Ebenfalls irritierte mich der Umstand, dass man nach den einzelnen Panels nicht mit den Rednern in Kontakt kommen konnte, da die allermeisten von ihnen nur für ihren Vortrag kamen und direkt danach wieder verschwunden waren. Mit Ausnahme der beiden studentischen Hilfskräfte, die für Getränke und die Technik verantwortlich waren, war ich tatsächlich die einzige Teilnehmerin, die während des gesamten Tages anwesend war. Selbst ein Vortragender, der eine relativ lange Anreise hatte und sich etwas verspätete, nutzte nicht die Gelegenheit bis zum Ende dabei zu sein. D.h. entweder war niemand an den Vorträgen der anderen Teilnehmer interessiert, oder es ist einfach üblich bei Konferenzen in den USA nur für seine Vorträge anzureisen.
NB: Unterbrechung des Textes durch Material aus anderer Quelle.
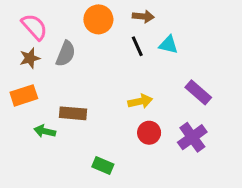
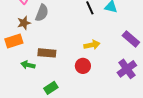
brown star: (30, 58) -> (24, 23), moved
red circle: (149, 133) -> (83, 66), moved
green rectangle: (103, 165) -> (51, 88), moved, turned -56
Da ich dies bei diversen Konferenzen innerhalb Europas bisher ganz anders erlebt habe, war diese Situation völlig irritierend. Dennoch nutzte ich die Gelegenheit mir 19 unterschiedliche Vorträge anzuhören, von denen ich zumindest drei als relativ interessant einstufen würde. So war Cecilia Paredes‘ Vortrag über Aspekte der Unterdrückung weiblicher Macht am Beispiel von Arthur Millers Hexen Jagd überaus gelungen. Hinzu kommt, dass sich mein Vortrag über die Konstruktion von weiblicher Identität durch männliche Autoren bzw. Therapeuten unter Berücksichtigung hysterischer Rhetorik sehr gut hieran anschloss. Ebenfalls hat mich Caitlin Morans Vortrag über patriarchale Einflüsse in Freuds Bruchstück einer Hysterie-Analyse überzeugt. Am stärksten hat sich mir jedoch Élice Hennessees Vortrag über Disneys Arielle die Meerjungfrau eingeprägt. Anhand verschiedener Beispiele verdeutlichte sie die patriarchalen Strukturen der Unterwasserwelt, deren männlicher Herrscher eine stark sexualisierte Gegenspielerin vernichten muss, die ihm kurzfristig sein Phallus-Symbol (seinen Dreizack) entwenden kann. Hinzu kommt, dass Arielle den Verlust ihrer Stimme für ein gemeinsames Leben mit einem Mann in Kauf nimmt, ist doch der Stimmverlust ein klassisches Symbol der hysterischen Frau, die folglich ihren Körper sprechen lassen muss.
D.h. auch wenn es eine sehr lange Reise war, hat sie sich doch zumindest was die unterschiedlichen Perspektiven und einige interessante Ansätze betrifft, durchaus gelohnt.